6. The method for predicting compound ionization efficiency according to claim 1, characterized in that, Methods for extracting contextual features of target compounds include: S41. Obtain secondary mass spectrometry data of the precursor ions of the target compound to construct a fragmentation tree, and generate a tree context vector of the target compound based on the fragmentation tree; S42. The continuous numerical descriptor, Morgan fingerprint and MACCS bond fingerprint in the molecular descriptor described in S3 are spliced ​​together and standardized to form the structural context vector of the target compound. S43. Concatenate the tree context vector and the structural context vector according to the feature dimension, and perform standardization and dimensionality reduction to obtain fixed-dimensional context features.

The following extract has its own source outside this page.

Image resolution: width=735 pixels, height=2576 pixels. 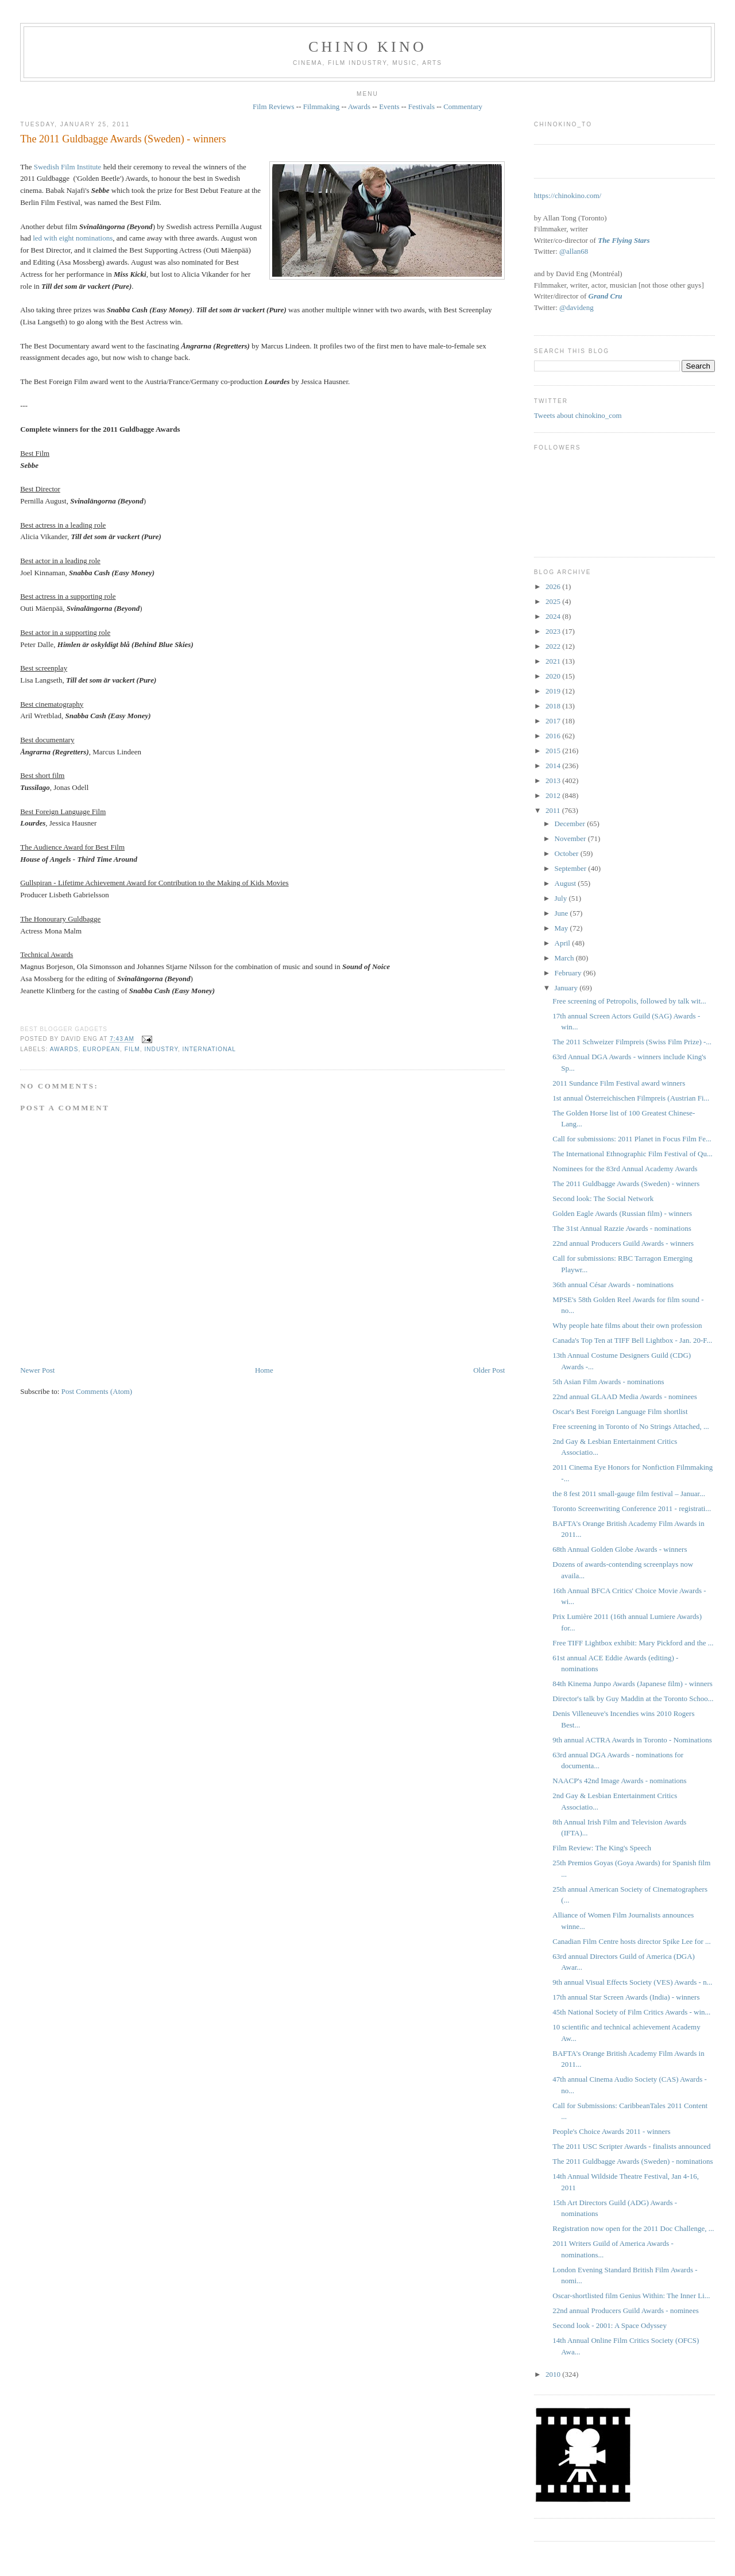 What do you see at coordinates (566, 883) in the screenshot?
I see `August` at bounding box center [566, 883].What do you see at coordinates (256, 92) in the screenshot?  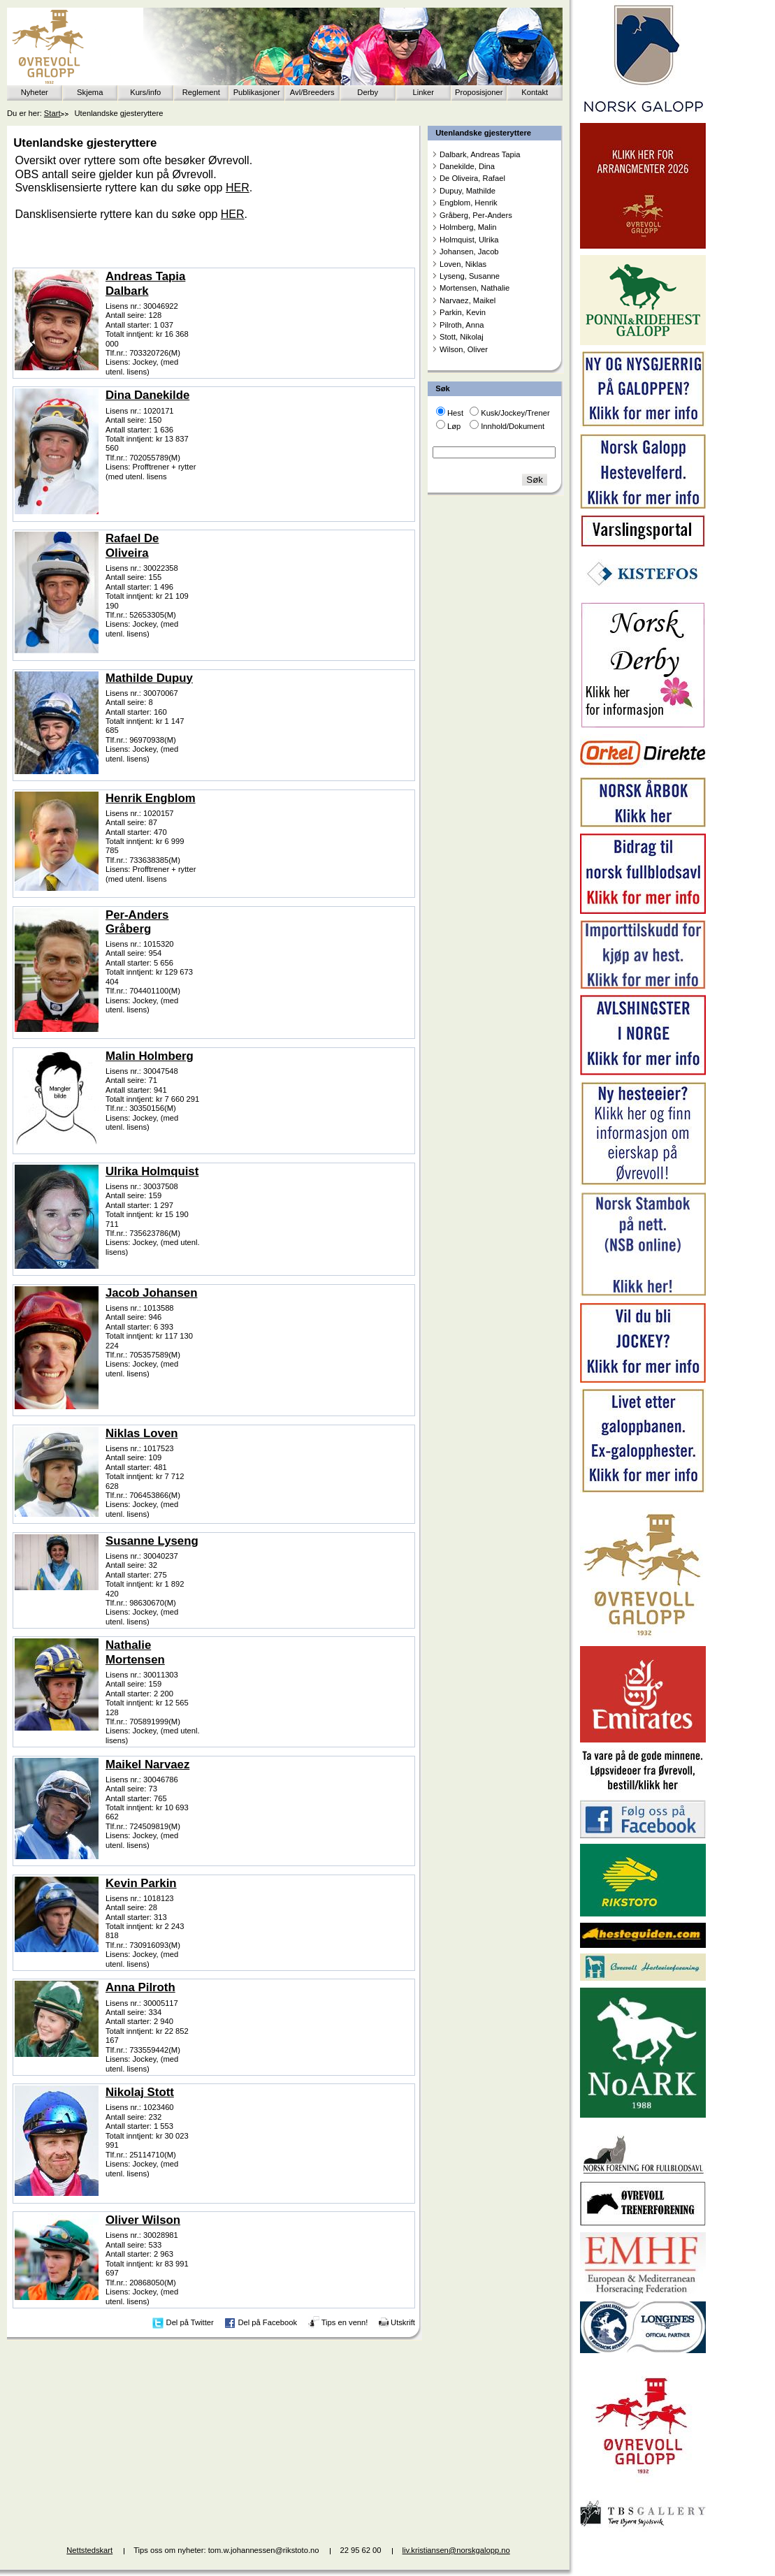 I see `Publikasjoner` at bounding box center [256, 92].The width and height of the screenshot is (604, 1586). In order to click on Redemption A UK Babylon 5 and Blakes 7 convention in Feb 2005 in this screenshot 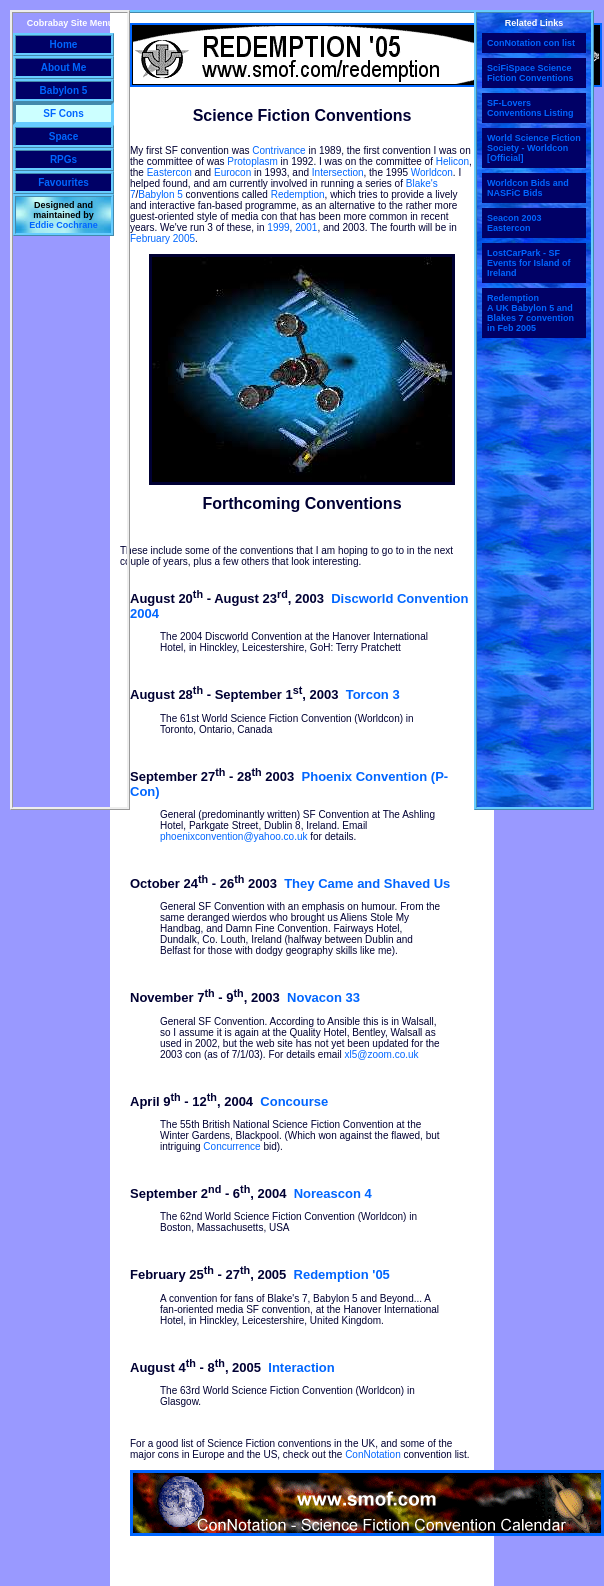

7. The method for predicting compound ionization efficiency according to claim 1, characterized in that, The correction neural network includes a context encoding module, a gated output head, a bias output head, a sample scaling output head, and an auxiliary prediction head. The context encoding module consists of two or more fully connected layers, with a non-linear activation function ReLU used between the two fully connected layers. The context encoding module processes the input context features h... i Mapped to implicit representation u i The gated output head, bias output head, and sample scaling output head respectively handle the implicit representation u i Generate correction parameters: multiplicative gating coefficient vector signed gate,i Additive bias coefficient vector bias i Sample scaling factor scale,i .

8. The method for predicting compound ionization efficiency according to claim 7, characterized in that, The correction parameters are used to stabilize the feature vector x. i Perform nonlinear correction to obtain the intermediate correction eigenvector x. corr,i : x corr,i = x i ⊙ [1 + α ×sample scale,i × signed gate,i ] + β × sample scale,i ×bias i , Where ⊙ represents element-wise multiplication, and α and β are preset correction magnitude hyperparameters; Introducing trust weight i For the intermediate correction eigenvector x corr,i Further correction yields the corrected eigenvector x. mix,i : x mix,i = (1 - n) eff,i ) × x i + the eff,i × x corr,i ,or eff,i = η × trust i γ , trust i = (0.75+0.25·r mol )·(0.65+0.35·r miss )·(0.80+0.20·r cnt )·(0.70+0.30·r cons ), r mol = mol valid,i ;r miss = 1 - tree missing,i ;r cnt =min{log(1+tree count,i ) / log4,1};r cons =[clip(tree consistency,i ,-1,1)+1] / 2, Where η is the fusion intensity hyperparameter, γ is the credibility modulation hyperparameter, and mol valid,i The quality factor that can be correctly normalized and resolved from the simplified molecular linear input canonicalization of the target compound; missing,i A quality factor characterizing whether a target compound has available fragmented tree information; tree count,i The mass factor for the number of fragmented trees can be used to characterize the target compound; tree consistency,i A quality factor characterizing the consistency among the statistical vectors of multiple fragmented trees of a target compound.

9. The method for predicting compound ionization efficiency according to claim 1, characterized in that, The CatBoost regression model is a gradient boosting model composed of multiple regression decision trees integrated additively, and it takes the correction feature vector as input features and outputs an ionization efficiency prediction.

10. The method for predicting compound ionization efficiency according to claim 1, characterized in that, During the training process, the set of corrected features is divided into a training set, a validation set, and a test set based on the chemical spatial diversity of the compound structure.